A long-lived perennial with showy yellow flowers, widely grown in gardens and invasive in wetlands and along shorelines in North America.

Range - Expand

LegendColor
Introduced
Introduced or Not Present

This tentative map is based on our own research. It may have limited data on Canada and/or Mexico, and there is some subjectivity in our assignment of plants as introduced vs. expanded. Read more in this blog post.

Although this plant occurs somewhere in each of these regions, it may only occur in a small part of some or all of them.

Habitat

Both in its native range, and in North America where it is widely considered invasive, the Yellow Flag Iris grows primarily on land-water borders and in wetlands. Natural habitats include the edges of both still and moving bodies of water, including ponds, lakes, rivers, and streams. It also occurs in various wetlands, including both tidal and non-tidal marshes, swamps, wetlands in glacial potholes, beach swales, and along rocky coastal shorelines. It can occur on wet sites in open forests and forest edges. It frequently occurs in anthropogenic wetlands and land-water borders, including drainage ditches, irrigation canals, constructed gravel trails through natural wetlands, artificial pools or ponds, and wet areas in pastureland.

It tolerates a range of salinity, growing well in fresh water, and tolerating sites in estuaries where brackish water reaches the base of the plant during high tide. Along oceans and inland lakes with higher-salinity water, it cannot tolerate salt water reaching the base of the plant, but can grow in areas slightly farther back where there is some exposure from salt spray or rare flooding from a high tide, including the highest zones of salt marshes. Its salt tolerance has also allowed it to colonize wetlands in arid regions of the interior West where soils have higher salt levels.

Plants tolerate water with low dissolved oxygen. It is more picky, however, about water temperatures. In the warmer parts of its range, it is absent from shallow wetlands as the water temperatures reach to too high levels, and it is restricted to areas where the water is connected to areas of deeper water that do not heat up as much during the hottest spells.

It can grow on sites with standing water as deep as 3 feet. Because it cannot germinate and establish on deep water, it typically establishes first on shallower sites closer to the edge, and then spreads vegetatively, forming thick mats that spread out over the deeper water.

Underneath the water, soils can be highly variable, and can include the full range of soil textures, including clay, silt, clay loam, sandy loam, sand, gravel, cobble, and larger rocks. Soils can be calcareous, or derived from sandstone or schist. It also can grow on organic-dominated peaty soils such as found in bogs.

It is found on sites with a wide range of pH, spanning from 3.6 to 7.7, but is more common on higher pH sites, preferring about 6.0. It prefers sites with high nutrient availability, which coincides with its ideal pH.

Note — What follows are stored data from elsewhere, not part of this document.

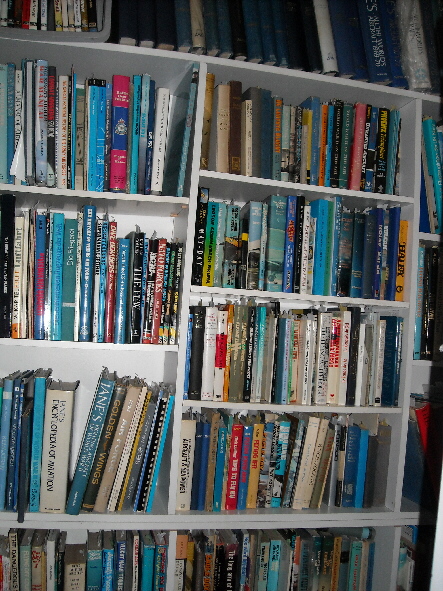 Find the location of a particular element. This screenshot has width=443, height=591. blue book is located at coordinates (362, 459), (243, 492), (204, 486), (272, 571), (397, 366), (394, 284), (324, 238). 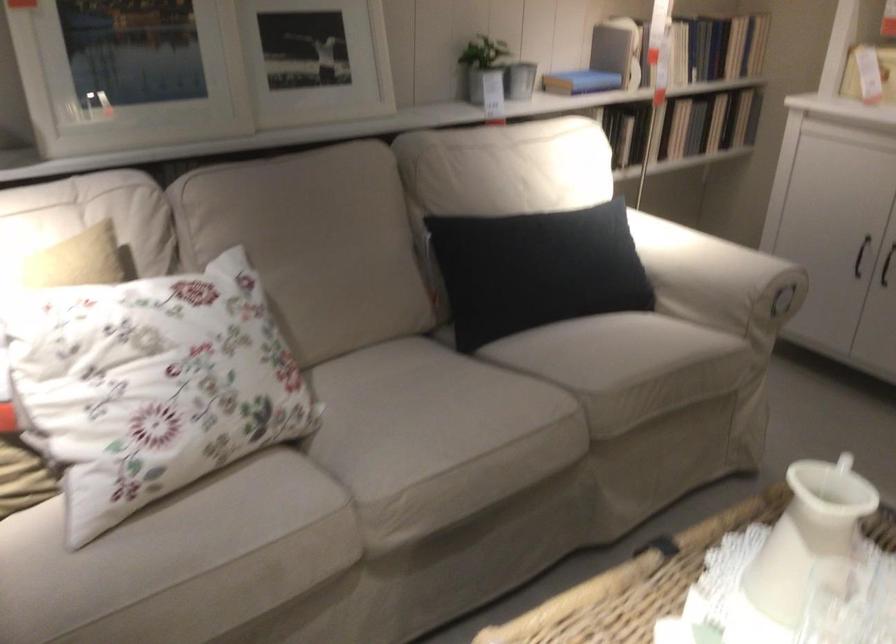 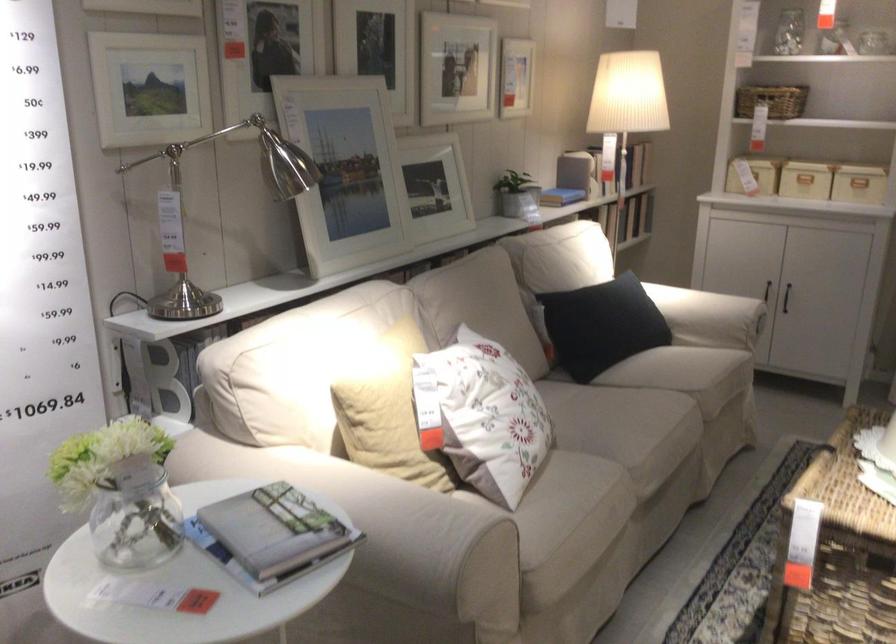 In the second image, find the point that corresponds to [506,278] in the first image.

(600, 325) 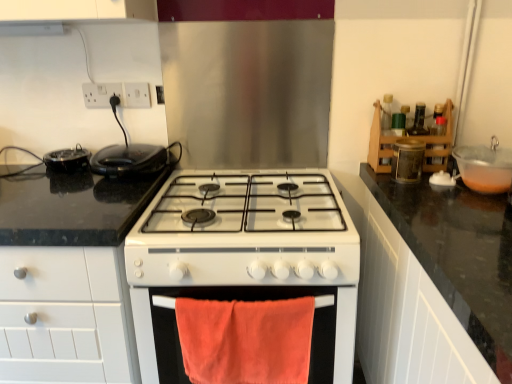 You are a GUI agent. You are given a task and a screenshot of the screen. Output one action in this format:
    pyautogui.click(x=<x>, y=<y>)
    Task: Click on the vacant space underneath black glossy waffle maker at left, which is the 1th kitchen appliance in right-to-left order (from a real-world perspective)
    
    Given the screenshot: What is the action you would take?
    pyautogui.click(x=128, y=178) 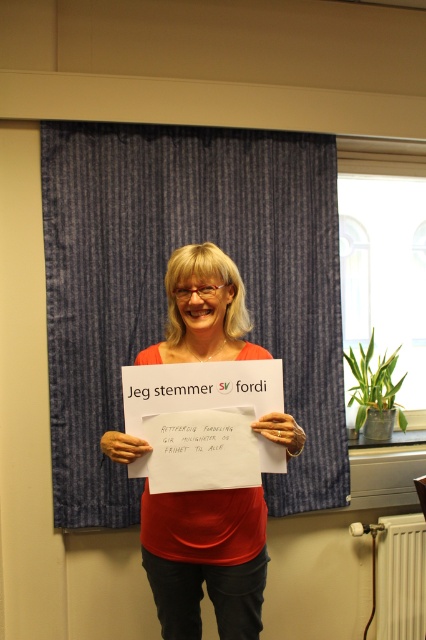 Question: Which of the following is the closest to the observer?

Choices:
 (A) tap(109, 177)
 (B) tap(224, 593)

Answer: (B)

Question: Among these objects, which one is nearest to the camera?

Choices:
 (A) matte paper sign at center
 (B) blue striped curtain at upper center

Answer: (A)

Question: Is blue striped curtain at upper center below matte paper sign at center?

Choices:
 (A) no
 (B) yes

Answer: (A)

Question: Is blue striped curtain at upper center thinner than matte paper sign at center?

Choices:
 (A) no
 (B) yes

Answer: (A)

Question: Can you confirm if blue striped curtain at upper center is thinner than matte paper sign at center?

Choices:
 (A) yes
 (B) no

Answer: (B) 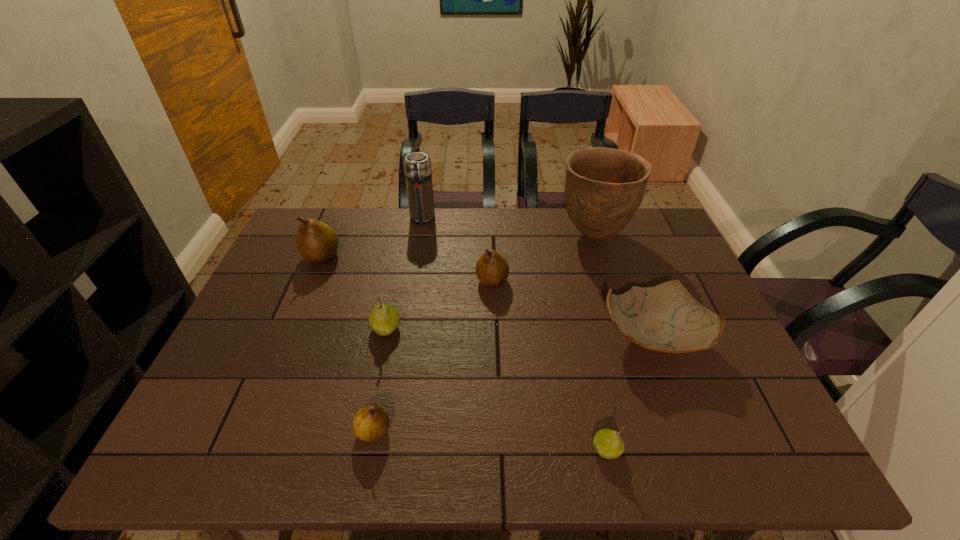 Where is `free space located on the left of the nearer green pear`? Image resolution: width=960 pixels, height=540 pixels. free space located on the left of the nearer green pear is located at coordinates (523, 450).

The height and width of the screenshot is (540, 960). Find the location of `pottery that is at the far edge`. pottery that is at the far edge is located at coordinates (604, 187).

Where is `thermos bottle that is at the far edge`? thermos bottle that is at the far edge is located at coordinates (417, 166).

I want to click on pear situated at the far edge, so click(x=317, y=243).

You are a GUI agent. You are given a task and a screenshot of the screen. Output one action in this format:
    pyautogui.click(x=<x>, y=<y>)
    Task: Click on the object at the left edge
    This screenshot has width=960, height=540.
    Given the screenshot: What is the action you would take?
    pyautogui.click(x=317, y=243)

The width and height of the screenshot is (960, 540). Find the location of `object present at the far left corner`. object present at the far left corner is located at coordinates (317, 243).

Find the location of a particular element. This screenshot has height=540, width=960. object located in the far right corner section of the desktop is located at coordinates (604, 187).

In the image, there is a desktop. Find the location of `blank space at the far edge`. blank space at the far edge is located at coordinates (601, 241).

Find the location of a particular element. Image resolution: width=960 pixels, height=540 pixels. free spot at the near edge of the desktop is located at coordinates (508, 451).

Where is `vacant space at the left edge of the desktop`? The height and width of the screenshot is (540, 960). vacant space at the left edge of the desktop is located at coordinates (291, 309). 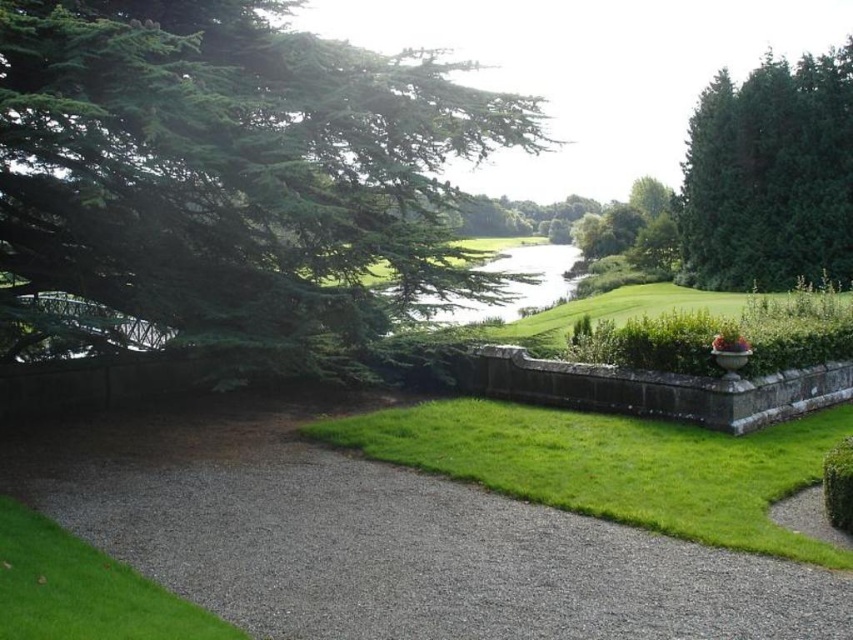 Question: Among these objects, which one is farthest from the camera?

Choices:
 (A) green grass at lower left
 (B) green needle-like tree at upper left
 (C) dark green textured tree at upper right

Answer: (C)

Question: Is green needle-like tree at upper left above dark green textured tree at upper right?

Choices:
 (A) no
 (B) yes

Answer: (A)

Question: Which of these objects is positioned farthest from the green leafy hedge at lower right?

Choices:
 (A) dark green textured tree at upper right
 (B) gray gravel path at center

Answer: (A)

Question: Which point appears closest to the camera in this image?

Choices:
 (A) (70, 51)
 (B) (193, 568)
 (C) (689, 440)
 (D) (840, 525)

Answer: (B)

Question: Is gray gravel path at center smaller than dark green textured tree at upper right?

Choices:
 (A) no
 (B) yes

Answer: (B)

Question: Is gray gravel path at center bigger than green grass at center?

Choices:
 (A) no
 (B) yes

Answer: (B) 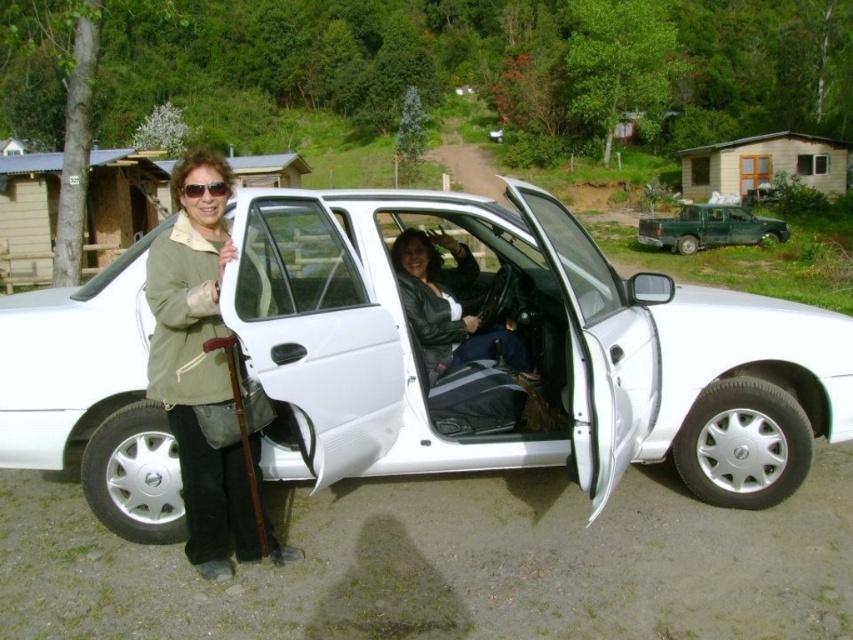 Question: Estimate the real-world distances between objects in this image. Which object is closer to the green matte jacket at left?

Choices:
 (A) sunglasses at left
 (B) white matte car at center
 (C) green matte truck at upper right

Answer: (A)

Question: Does green matte jacket at left have a lesser width compared to sunglasses at left?

Choices:
 (A) yes
 (B) no

Answer: (B)

Question: Does white matte car at center appear on the right side of green matte jacket at left?

Choices:
 (A) no
 (B) yes

Answer: (B)

Question: Can you confirm if white matte car at center is smaller than sunglasses at left?

Choices:
 (A) no
 (B) yes

Answer: (A)

Question: Which of these objects is positioned farthest from the sunglasses at left?

Choices:
 (A) green matte jacket at left
 (B) green matte truck at upper right

Answer: (B)

Question: Which object is positioned closest to the green matte jacket at left?

Choices:
 (A) green matte truck at upper right
 (B) white matte car at center
 (C) sunglasses at left
 (D) leather jacket at center

Answer: (C) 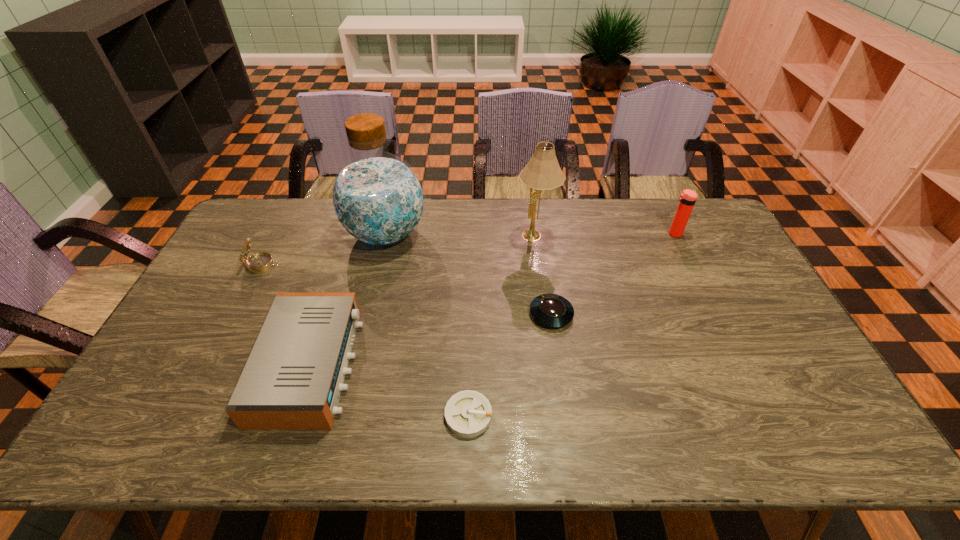 At what (x,y) coordinates should I click in order to perform the action: click on water jug. Please return your answer as a coordinate pair (x, y). The width and height of the screenshot is (960, 540). Looking at the image, I should click on (378, 199).

You are a GUI agent. You are given a task and a screenshot of the screen. Output one action in this format:
    pyautogui.click(x=<x>, y=<y>)
    Task: Click on the lampshade
    Image resolution: width=960 pixels, height=540 pixels.
    Given the screenshot: What is the action you would take?
    pyautogui.click(x=542, y=172)

Locate an element on the screen. thermos bottle is located at coordinates (687, 199).

This screenshot has height=540, width=960. Identify the location of the rightmost object. (687, 199).

Locate an element on the screen. The height and width of the screenshot is (540, 960). the leftmost object is located at coordinates (260, 262).

This screenshot has height=540, width=960. In order to click on compass in this screenshot , I will do `click(260, 262)`.

The height and width of the screenshot is (540, 960). I want to click on radio receiver, so click(293, 378).

The image size is (960, 540). Find the location of `the second shortest object`. the second shortest object is located at coordinates (551, 310).

Where is `the shortest object`? The height and width of the screenshot is (540, 960). the shortest object is located at coordinates (468, 413).

Identify the location of the fourth object from right to left. The height and width of the screenshot is (540, 960). (468, 413). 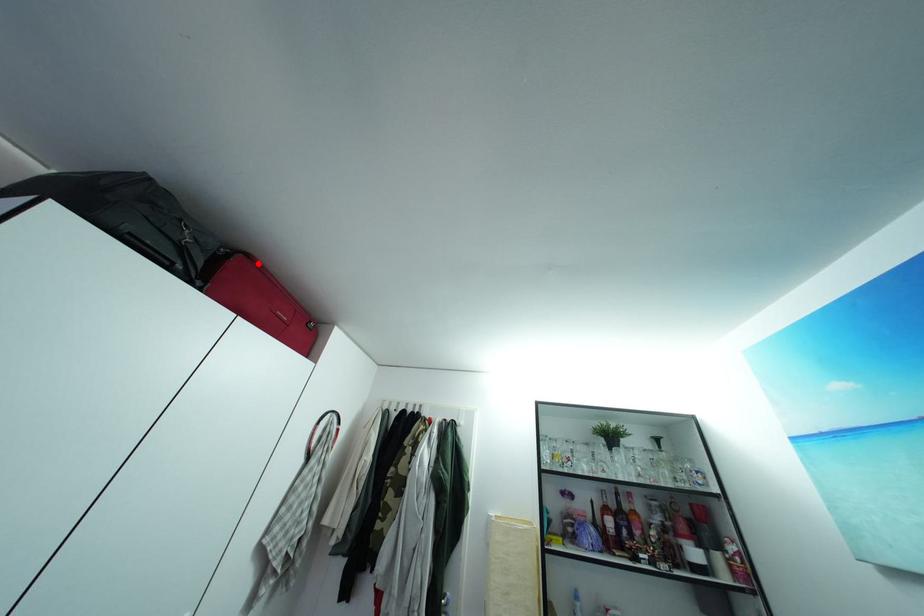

It needs some direct sunlight to thrive, and is intolerant of deep or full shade, but tolerates a wide range of lighting conditions from full sun to partial sun or light shade such as is common in swamps or other forested wetlands. On open sites, it can persist through all successional stages; it is often an early colonizer of disturbed sites, and persists indefinitely. On better-drained sites it will eventually be shaded out by trees.

The yellow flag iris tends to alter the habitats in which it occurs, often forming large monocultures that shut out native vegetation. This can happen even around the borders of its range in North America, where it is uncommon, and is especially true in areas where it is abundant. Because of its persistence through all successional stages in open wetlands and land-water borders, it shuts out many different stages of vegetation.

Life Cycle

This species is a long-lived perennial that forms extensive vegetative colonies by rhizomes, but also reproduces by seed and by breaking off of pieces of rhizomes.

Most seed germinates in spring, with a smaller but still significant amount of seed germinating later in the growing season, through summer and fall.

Seedlings establish best on sites that are moist but not completely waterlogged, and cannot establish in standing water. These sites often coincide with the high water mark following a flood event. Once seedlings establish, they can tolerate temporary flooding, but grow fastest on sites that remain moist but without flooding. Seedlings are also highly susceptible to drought in the first 2 months.

Once established, plants form extensive rhizomes and begin moving into both deeper water, and drier areas. Rhizome growth is initially slow, but accelerates as the extent of the plant increases, and as it is consistently able to access both water and aeration through its root system, thus becoming more resistant to both drought and flooding.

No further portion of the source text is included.